Dana Mase is Jewish again. It has been a long and strange journey for the rock singer and Orthodox mother of five.
When the Ohio-native was growing up, her parents insisted that she and her siblings attend Sunday school at the family’s reform shul outside Cleveland.
“I hated it,” says Mase “It was totally boring and completely meaningless.”
Her childhood feelings about mandatory Hebrew school attendance are not uncommon. But, unlike many children growing up in Jewish homes, Dana (rhymes with banana) was extremely troubled by the spiritual void her synagogue experience had created. At 13, Dana was confirmed, her parents divorced, their temple membership went unrenewed and so did their Judaism.
It was not until five years later, as Dana neared the end of high school, that her personal faith resurfaced. She was at a friend’s house when she describes being overcome by a dizziness that she had never felt before.
“It was like the dam broke open and it became very clear there was a God in the world,” explains Dana “[My spiritual journey] began at that moment. A deep realization of God changed the whole course of my life.”
From there, Dana started to share her new-found spirituality (still unaffiliated) with friends, one of them Catholic. Together, the two visited a Christian coffeehouse where Dana says she felt instantly at home.
“I believed in Torah and God, but my Jewish experience was so horrible I thought ‘Judaism has no God!’ and the Christians did.”
With her Jewish father out of the picture and her Jewish mother expressing no opinion, Mase enrolled in a Christian missionary college in North Dakota and later transferred to Oral Roberts University (ORU) in Oklahoma, which teaches its students to spread Jesus’ message to non-believers.
Ironically, it was her time at ORU that Dana says “stirred up the Jewish soul in me.” More specifically, it was anti-Semitic comments made by two professors that struck a chord with Dana. “I was so insulted;” she says emphatically “[It was then that] I started wearing my Jewish star [necklace].”
Though she finished school at ORU, Dana had decided not to adopt Christianity. Her sister, who had become increasingly observant in the Jewish faith, invited her to visit New York City where Dana began reading books on Jewish spirituality, lighting Shabbat candles and turning down pork.
“I met a guy in Central Park who happened to be Jewish,” recalls Dana “He was the only Jewish guy I had ever dated and he strongly identified with being Jewish.”

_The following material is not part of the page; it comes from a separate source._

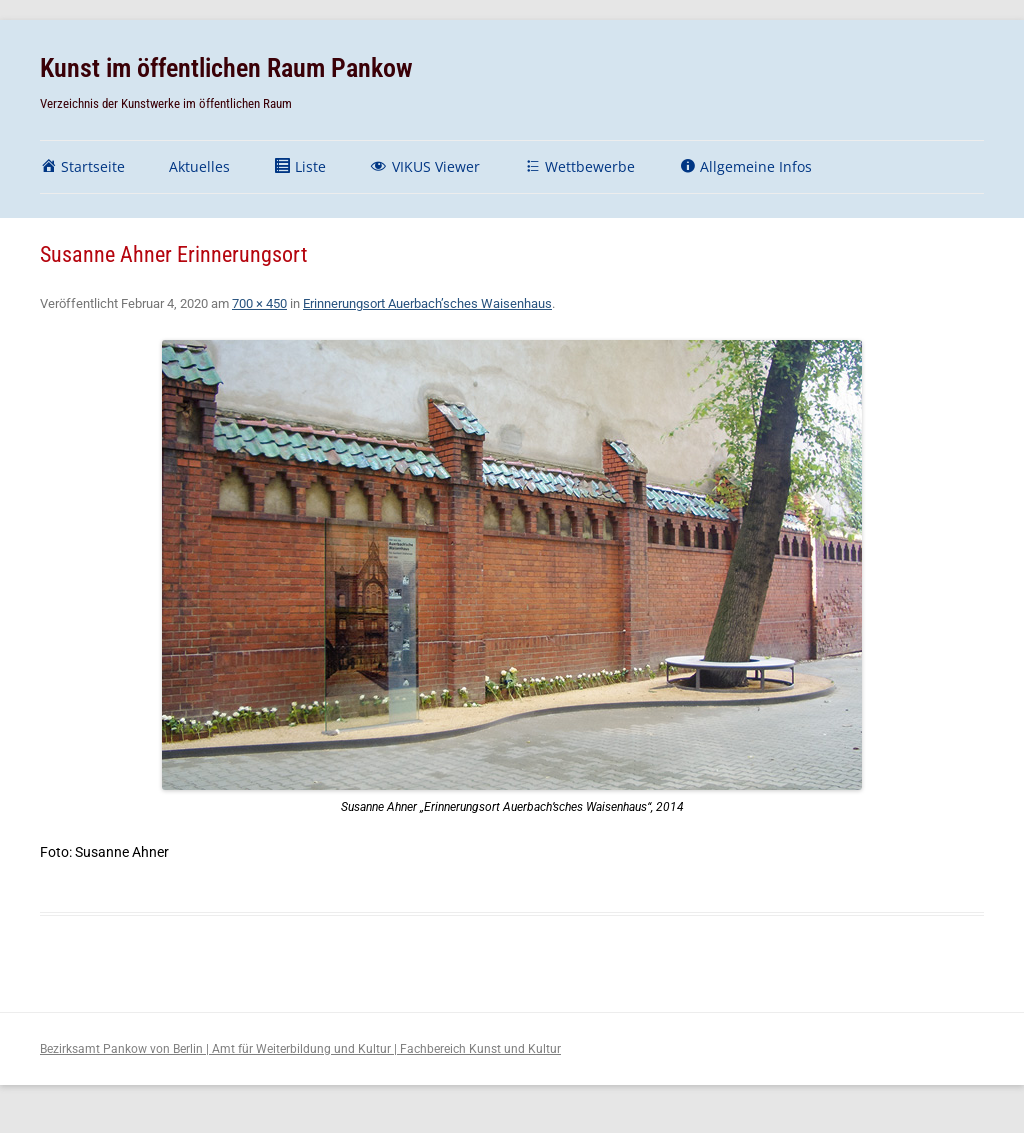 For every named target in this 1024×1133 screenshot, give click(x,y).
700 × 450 (259, 303)
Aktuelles (199, 166)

The two explored Orthodoxy together and over the next several years, they fell in love with Judaism and each other. Today, Barry and Dana Mase live in an Orthodox community in Rockland County, NY with their five children (ages 10 to 18).

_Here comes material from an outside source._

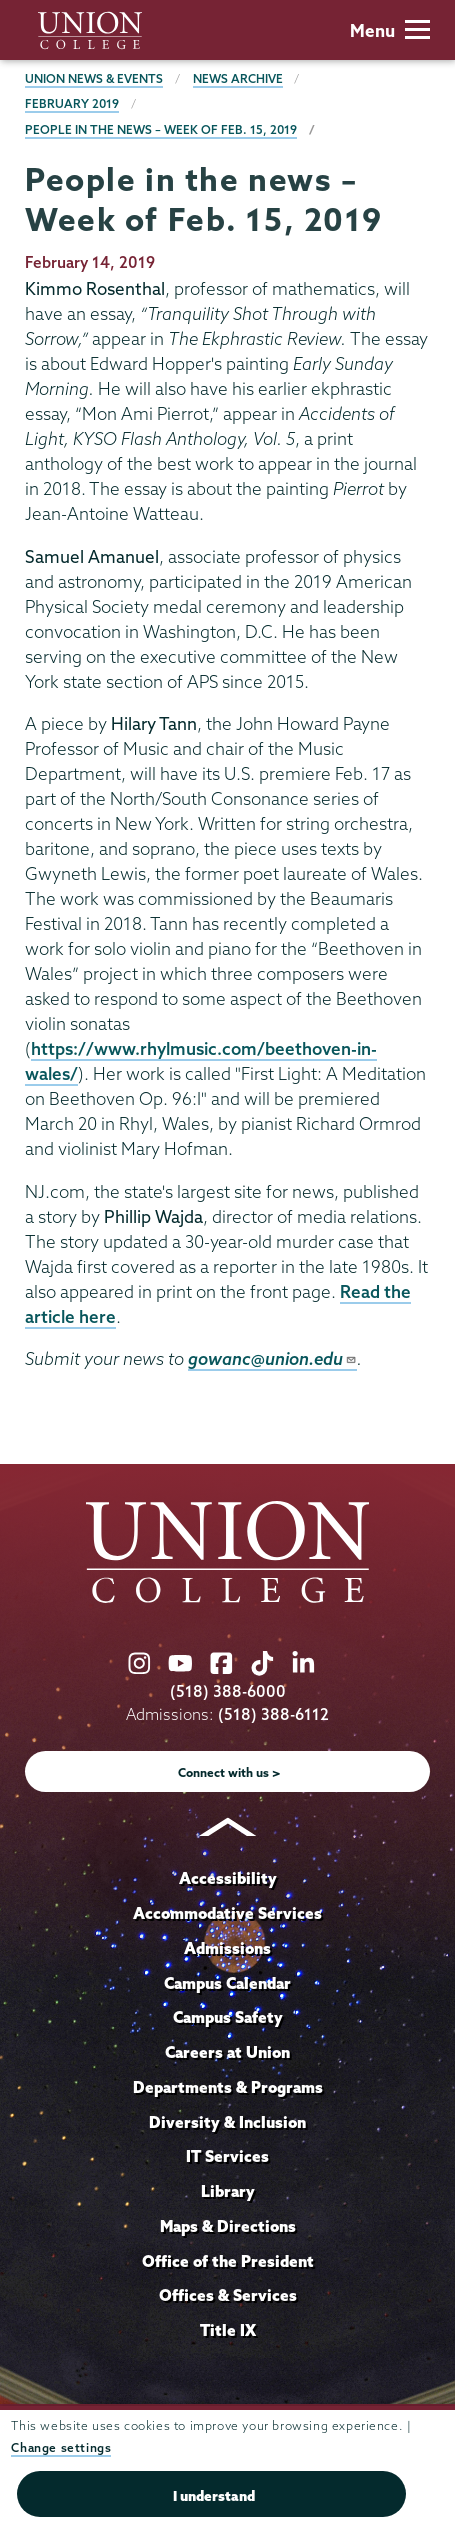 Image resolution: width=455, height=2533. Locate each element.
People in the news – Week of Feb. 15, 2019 (161, 129)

Dana admits she is not the traditional picture of an Orthodox Jewish woman. She’s a successful singer/songwriter whose songs have been featured on television (Dawson’s Creek and Joan of Arcadia), the big screen (The Amati Girls, 2001) and the Billboard charts. Her husband, Barry, is her manager. Dana’s music, which she started making at the age of 5, can best be compared with the sounds of Sarah McLachlan and Paula Cole though she describes her band as a “rock band.” Bandmates Aaron Comess (Spin Doctors), Andrew Carillo (Joan Osbourne) and John Carey helped shape her sound. The lyrics, entirely written by Dana, detail her spiritual journey, her turbulent teen years, and her views on the Orthodox community. In fact, Dana’s first album, “Diary,” (1994) speaks specifically to Orthodox women and her 2004 album “Thread of Blue” is named for the biblical commandment to wear tzitzit or fringes on one’s garment.
Dana’s latest album, “The Colors of Black and White,” compiles 14 of her favorite songs plus two brand new tracks. She says the album’s title was inspired by her experience in the Orthodox community.
“People think of [Orthodox Judaism] as black and white,” she says “but there are so many shades in between.”
Dana says her children are still developing their own “shades” within the community. For now, they all keep kosher, identify Shabbat as their favorite day of the week, and the eldest is studying at a yeshiva in Israel.
But Dana says, “I have a feeling my kids will rebel against me and become doctors and lawyers.”